● **Aim of the exercise**
Looking at the listing below, how many lines include "Barrio"? Answer with the number only.

Given records: Begin

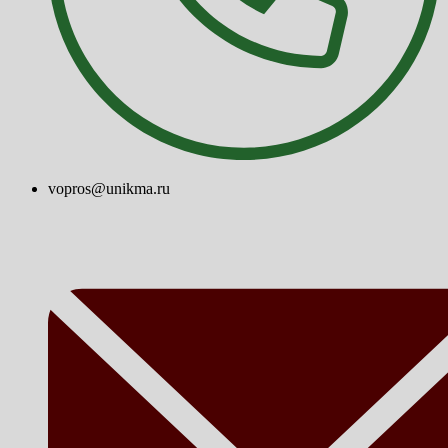
vopros@unikma.ru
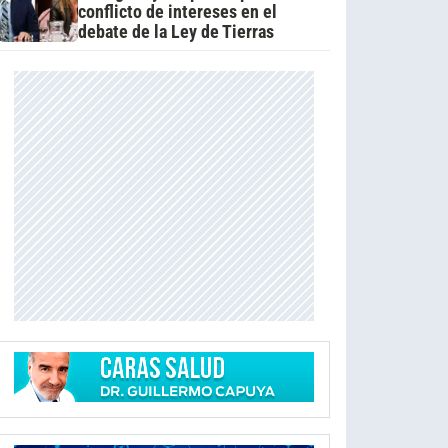
conflicto de intereses en el
debate de la Ley de Tierras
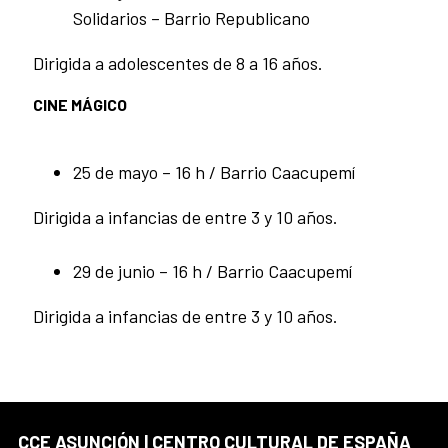
Solidarios – Barrio Republicano
Dirigida a adolescentes de 8 a 16 años.
CINE MÁGICO
25 de mayo – 16 h / Barrio Caacupemí
Dirigida a infancias de entre 3 y 10 años.
29 de junio – 16 h / Barrio Caacupemí
Dirigida a infancias de entre 3 y 10 años.
CCE ASUNCIÓN | CENTRO CULTURAL DE ESPAÑA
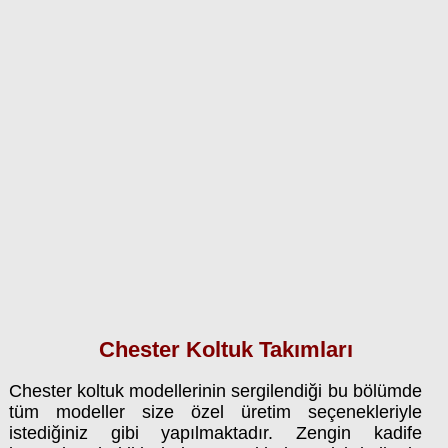
Chester Koltuk Takımları
Chester koltuk modellerinin sergilendiği bu bölümde
tüm modeller size özel üretim seçenekleriyle
istediğiniz gibi yapılmaktadır. Zengin kadife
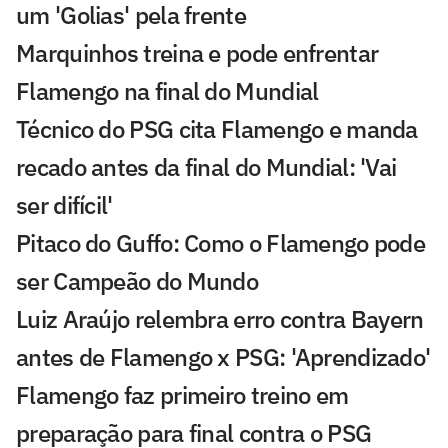
um 'Golias' pela frente
Marquinhos treina e pode enfrentar
Flamengo na final do Mundial
Técnico do PSG cita Flamengo e manda
recado antes da final do Mundial: 'Vai
ser difícil'
Pitaco do Guffo: Como o Flamengo pode
ser Campeão do Mundo
Luiz Araújo relembra erro contra Bayern
antes de Flamengo x PSG: 'Aprendizado'
Flamengo faz primeiro treino em
preparação para final contra o PSG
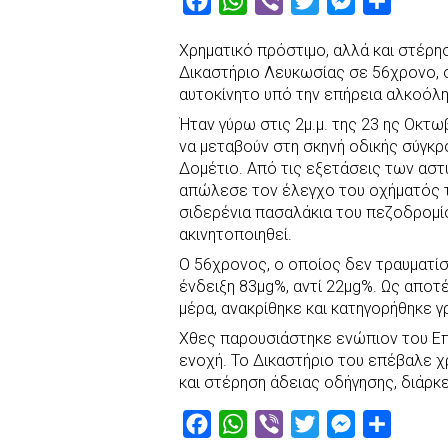
F
W
V
T
M
S
a
h
i
w
e
h
Χρηματικό πρόστιμο, αλλά και στέρ
c
a
b
i
s
a
Δικαστήριο Λευκωσίας σε 56χρονο, 
e
t
e
t
s
r
αυτοκίνητο υπό την επήρεια αλκοόλη
b
s
r
t
e
e
Ήταν γύρω στις 2μ.μ. της 23 ης Οκτω
o
A
e
n
να μεταβούν στη σκηνή οδικής σύγκρ
Δομέτιο. Από τις εξετάσεις των αστ
o
p
r
g
απώλεσε τον έλεγχο του οχήματός τ
k
p
e
σιδερένια πασαλάκια του πεζοδρομί
r
ακινητοποιηθεί.
Ο 56χρονος, ο οποίος δεν τραυματίσ
ένδειξη 83μg%, αντί 22μg%. Ως αποτ
μέρα, ανακρίθηκε και κατηγορήθηκε γ
Χθες παρουσιάστηκε ενώπιον του Ε
ενοχή. Το Δικαστήριο του επέβαλε χ
και στέρηση άδειας οδήγησης, διάρκ
F
W
V
T
M
S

Given records: End

● **Finished exercise**
3